In theory, if the target table has
| mysql> SHOW CREATE TABLE `t1`\G
| […] CREATE TABLE `t1` (
| `id` int(…) NOT NULL DEFAULT '0',
| `foo` VARCHAR(50),
| […]
| PRIMARY KEY (`id`)
| ) […]
and the offending statement(s) is/are of the form
INSERT INTO `t1` (`foo`) VALUES ('zero'),('one'),('two');
instead, one would get the error message that the OP got:
| Duplicate entry '0' for key 'PRIMARY'
(If you add a PRIMARY KEY constraint on a column with a numeric type, the
column is automatically defined NOT NULL DEFAULT '0', at least with InnoDB
in the mentioned MySQL version.)
However, as I indicated, if I were to design the target table, I would
certainly define
CREATE TABLE `t1` (
`id` INT(…) NOT NULL AUTO_INCREMENT,
`foo` VARCHAR(50),
PRIMARY KEY (`id`)
) …
That is why I said it might already be sufficient to add AUTO_INCREMENT to
the PRIMARY KEY column of the target table to solve the problem at hand:
ALTER TABLE `t1` AUTO_INCREMENT=1;
ALTER TABLE `t1` CHANGE COLUMN `id` `id` INT(…) NOT NULL AUTO_INCREMENT;
[It is important to note that you cannot drop a PRIMARY KEY of a column with
AUTO_INCREMENT –
| mysql> SHOW CREATE TABLE `tmp2`\G
| *************************** 1. row ***************************
| Table: tmp2
| Create Table: CREATE TEMPORARY TABLE `tmp2` (
| `id` int(11) NOT NULL AUTO_INCREMENT,
| `foo` varchar(50) DEFAULT NULL,
| PRIMARY KEY (`id`)
| ) ENGINE=InnoDB AUTO_INCREMENT=3 DEFAULT CHARSET=latin1
| 1 row in set (0.00 sec)
|
| mysql> DROP INDEX `PRIMARY` ON `tmp2`;
| ERROR 1075 (42000): Incorrect table definition; there can be only one auto
| column and it must be defined as a key
– you must first remove the AUTO_INCREMENT from the column:
| mysql> ALTER TABLE `tmp2` CHANGE COLUMN `id` `id` INT;
| Query OK, 2 rows affected (0.02 sec)
| Records: 2 Duplicates: 0 Warnings: 0
|
| mysql> SHOW CREATE TABLE `tmp2`\G
| *************************** 1. row ***************************
| Table: tmp2
| Create Table: CREATE TEMPORARY TABLE `tmp2` (
| `id` int(11) NOT NULL DEFAULT '0',
| `foo` varchar(50) DEFAULT NULL,
| PRIMARY KEY (`id`)
| ) ENGINE=InnoDB DEFAULT CHARSET=latin1
| 1 row in set (0.00 sec)
|
| mysql> DROP INDEX `PRIMARY` ON `tmp2`;
| Query OK, 2 rows affected (0.02 sec)
| Records: 2 Duplicates: 0 Warnings: 0
If the PRIMARY KEY is to be modified, this can be achieved without removing
AUTO_INCREMENT:
ALTER TABLE `mytable` DROP PRIMARY KEY, ADD PRIMARY KEY (`col1`, `col2`);
(Courtesy of Duane Hitz, <
https://dev.mysql.com/doc/refman/5.7/en/alter-table.html#c7412>)

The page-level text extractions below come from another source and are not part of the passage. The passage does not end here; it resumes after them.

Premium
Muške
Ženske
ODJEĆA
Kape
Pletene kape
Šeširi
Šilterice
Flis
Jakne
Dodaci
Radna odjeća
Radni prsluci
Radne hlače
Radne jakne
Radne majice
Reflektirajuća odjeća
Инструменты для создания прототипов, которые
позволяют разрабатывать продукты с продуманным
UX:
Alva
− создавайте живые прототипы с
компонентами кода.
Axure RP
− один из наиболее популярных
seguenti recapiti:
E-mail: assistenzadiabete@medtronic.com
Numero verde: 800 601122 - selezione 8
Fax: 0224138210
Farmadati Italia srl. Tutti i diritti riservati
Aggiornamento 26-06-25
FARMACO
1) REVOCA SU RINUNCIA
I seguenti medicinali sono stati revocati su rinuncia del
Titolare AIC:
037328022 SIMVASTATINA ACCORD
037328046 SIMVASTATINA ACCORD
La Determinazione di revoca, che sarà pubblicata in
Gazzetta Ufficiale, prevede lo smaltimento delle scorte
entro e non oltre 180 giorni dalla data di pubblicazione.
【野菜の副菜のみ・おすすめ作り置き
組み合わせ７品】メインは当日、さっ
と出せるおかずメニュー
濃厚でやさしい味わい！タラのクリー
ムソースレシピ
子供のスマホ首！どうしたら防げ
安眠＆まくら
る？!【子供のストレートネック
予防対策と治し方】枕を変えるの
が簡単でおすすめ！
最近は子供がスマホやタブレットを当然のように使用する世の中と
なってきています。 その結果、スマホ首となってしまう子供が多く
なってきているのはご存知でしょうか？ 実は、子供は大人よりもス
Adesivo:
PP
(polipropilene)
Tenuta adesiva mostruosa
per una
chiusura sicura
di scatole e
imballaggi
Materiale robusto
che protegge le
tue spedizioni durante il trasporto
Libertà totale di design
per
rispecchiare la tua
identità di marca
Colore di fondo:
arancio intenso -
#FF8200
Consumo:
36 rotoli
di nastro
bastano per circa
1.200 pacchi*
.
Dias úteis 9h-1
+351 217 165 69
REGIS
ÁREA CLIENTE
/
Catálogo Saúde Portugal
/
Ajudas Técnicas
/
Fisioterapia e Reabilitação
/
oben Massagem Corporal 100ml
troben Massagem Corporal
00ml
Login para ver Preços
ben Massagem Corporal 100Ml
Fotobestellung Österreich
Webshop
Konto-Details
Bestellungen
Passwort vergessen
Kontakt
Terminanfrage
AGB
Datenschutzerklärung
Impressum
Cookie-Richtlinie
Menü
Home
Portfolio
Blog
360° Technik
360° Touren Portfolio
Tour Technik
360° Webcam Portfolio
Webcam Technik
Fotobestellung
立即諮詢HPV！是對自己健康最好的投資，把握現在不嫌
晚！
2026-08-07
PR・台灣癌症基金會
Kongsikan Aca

See also caveats of AUTO_INCREMENT expressed by Bill Vogel in
<
https://dev.mysql.com/doc/refman/5.7/en/alter-table.html#c10750>.]
>> A dump file with name suffix “.sql”, as the OP reports, contains a
>> sequence of *(My)SQL statements* for reconstruction of the original data.

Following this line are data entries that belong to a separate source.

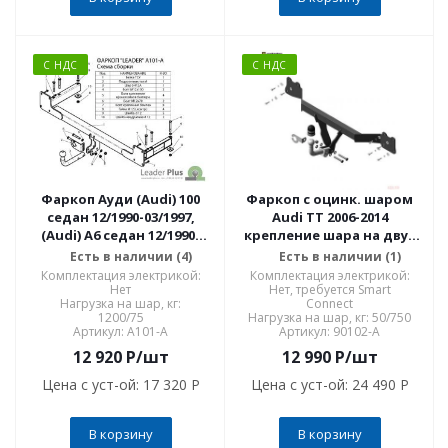
С НДС
С НДС
Фаркоп Ауди (Audi) 100
Фаркоп с оцинк. шаром
cедан 12/1990-03/1997,
Audi TT 2006-2014
(Audi) A6 cедан 12/1990-
крепление шара на двух
03/1997 A101-A
болтах 90102-A
Есть в наличии (4)
Есть в наличии (1)
Комплектация электрикой:
Комплектация электрикой:
Нет
Нет, требуется Smart
Нагрузка на шар, кг:
Connect
1200/75
Нагрузка на шар, кг: 50/750
Артикул: A101-A
Артикул: 90102-A
12 920
P
/шт
12 990
P
/шт
Цена с уст-ой:
17 320 P
Цена с уст-ой:
24 490 P
В корзину
В корзину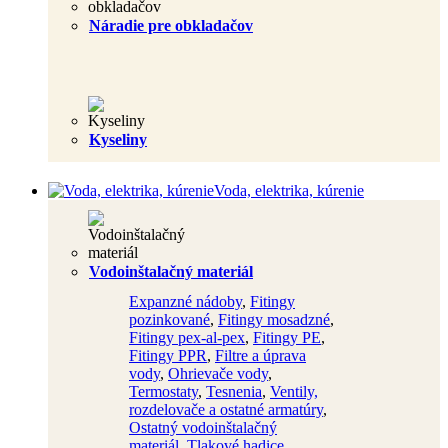
Náradie pre obkladačov
Kyseliny
Voda, elektrika, kúrenie
Vodoinštalačný materiál
Expanzné nádoby
,
Fitingy
pozinkované
,
Fitingy mosadzné
,
Fitingy pex-al-pex
,
Fitingy PE
,
Fitingy PPR
,
Filtre a úprava
vody
,
Ohrievače vody
,
Termostaty
,
Tesnenia
,
Ventily,
rozdelovače a ostatné armatúry
,
Ostatný vodoinštalačný
materiál
,
Tlakové hadice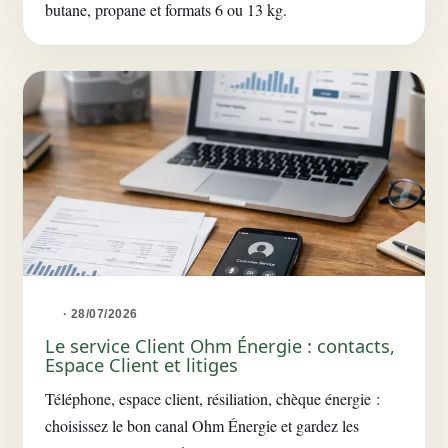
butane, propane et formats 6 ou 13 kg.
· 28/07/2026
Le service Client Ohm Énergie : contacts,
Espace Client et litiges
Téléphone, espace client, résiliation, chèque énergie :
choisissez le bon canal Ohm Énergie et gardez les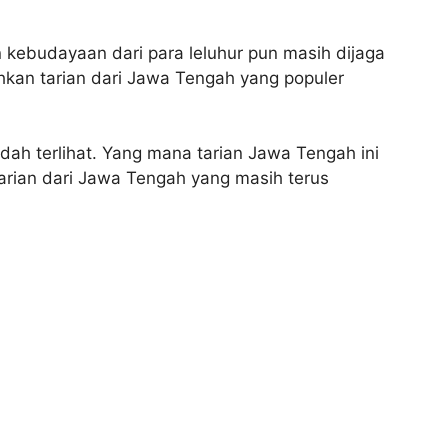
 kebudayaan dari para leluhur pun masih dijaga
ahkan tarian dari Jawa Tengah yang populer
udah terlihat. Yang mana tarian Jawa Tengah ini
arian dari Jawa Tengah yang masih terus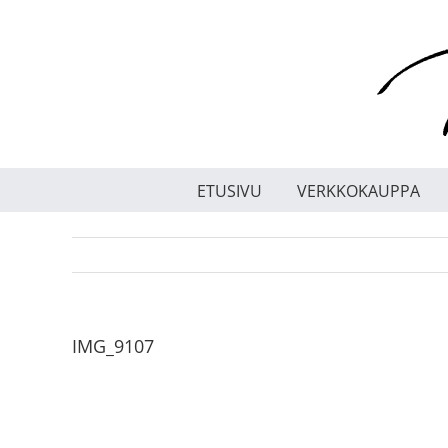
Skip
to
content
ETUSIVU
VERKKOKAUPPA
IMG_9107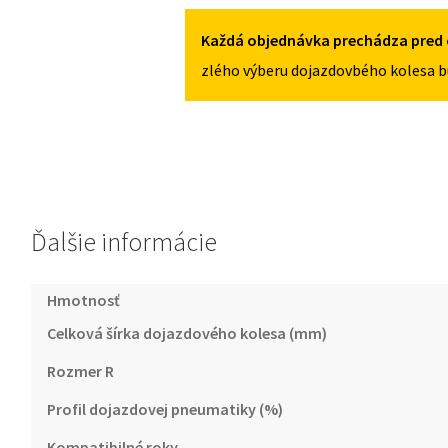
2006-
2015
Každá objednávka prechádza pred 
125/80R15
zlého výberu dojazdovbého kolesa b
5X100
Ďalšie informácie
Hmotnosť
Celková šírka dojazdového kolesa (mm)
Rozmer R
Profil dojazdovej pneumatiky (%)
Kompatibilné roky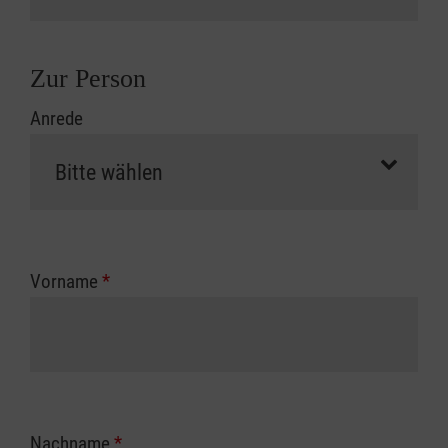
Zur Person
Anrede
Vorname
*
Nachname
*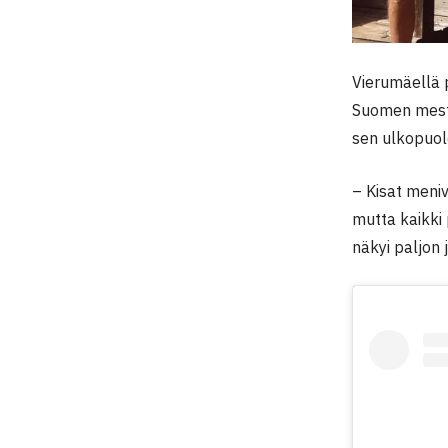
Vierumäellä p
Suomen mesta
sen ulkopuol
– Kisat meniv
mutta kaikki 
näkyi paljon 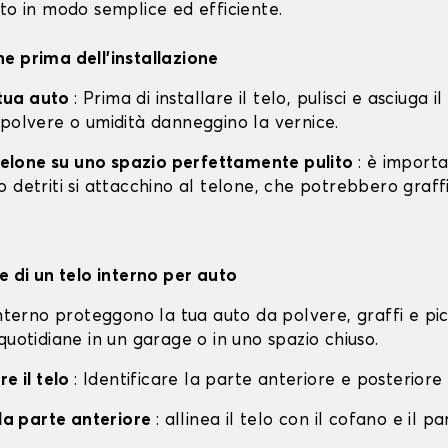
to in modo semplice ed efficiente.
e prima dell'installazione
a tua auto
: Prima di installare il telo, pulisci e asciuga i
 polvere o umidità danneggino la vernice.
l telone su uno spazio perfettamente pulito
: è import
 detriti si attacchino al telone, che potrebbero graff
e di un telo interno per auto
interno proteggono la tua auto da polvere, graffi e pi
quotidiane in un garage o in uno spazio chiuso.
re il telo
: Identificare la parte anteriore e posteriore 
lla parte anteriore
: allinea il telo con il cofano e il p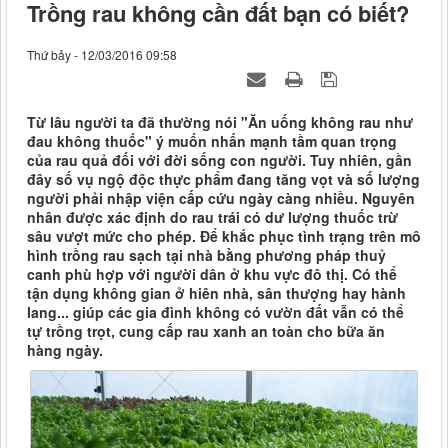
Trồng rau không cần đất bạn có biết?
Thứ bảy - 12/03/2016 09:58
Từ lâu người ta đã thường nói "Ăn uống không rau như
đau không thuốc" ý muốn nhấn mạnh tầm quan trọng
của rau quả đối với đời sống con người. Tuy nhiên, gần
đây số vụ ngộ độc thực phẩm đang tăng vọt và số lượng
người phải nhập viện cấp cứu ngày càng nhiều. Nguyên
nhân được xác định do rau trái có dư lượng thuốc trừ
sâu vượt mức cho phép. Để khắc phục tình trạng trên mô
hình trồng rau sạch tại nhà bằng phương pháp thuỷ
canh phù hợp với người dân ở khu vực đô thị. Có thể
tận dụng không gian ở hiên nhà, sân thượng hay hành
lang... giúp các gia đình không có vườn đất vẫn có thể
tự trồng trọt, cung cấp rau xanh an toàn cho bữa ăn
hàng ngày.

>> In the case of a dump file of a table, it contains INSERT statements for
>> the original data, maybe preceded by a CREATE TABLE statement and if so,
>> wisely preceded only by a CREATE TABLE IF NOT EXIST statement.
>
> Apparently it don't, as the table wouldn't have the either the
> constraint or not two rows with primary key 0.
There are several ways how a dump file can be created. It does not have to
have complete INSERTs.
>> It is at least one of those INSERT statements that fails here. Removing
>> the offending constraint from the *empty* target table allows those
>> INSERT statements to succeed so that the data can be corrected *in the
>> database* *by means of the DBMS*. In fact, it might only be necessary to
>> add AUTO_INCREMENT to the PRIMARY KEY column here.
>
> Only if the original table didn't have the primary key column, […]
No, …
> for a table with a primary key column would have the following dump data:
>
> INSERT INTO `t2` VALUES (1,'zero'),(2,'one'),(3,'two');
… see above.
> Just think of the idea where you wouldn't have the primary key and you
> insert data into another database, which may been used and tables just
> truncated, so then the auto_increment wouldn't necessarily start from 1
> and you would suddenly have an inconsistent database and a lot of errors
> when key constraints wouldn't work.
And yet it is a distinct possibility. For a dump of a single table instead
of the whole database, it might even be intentional.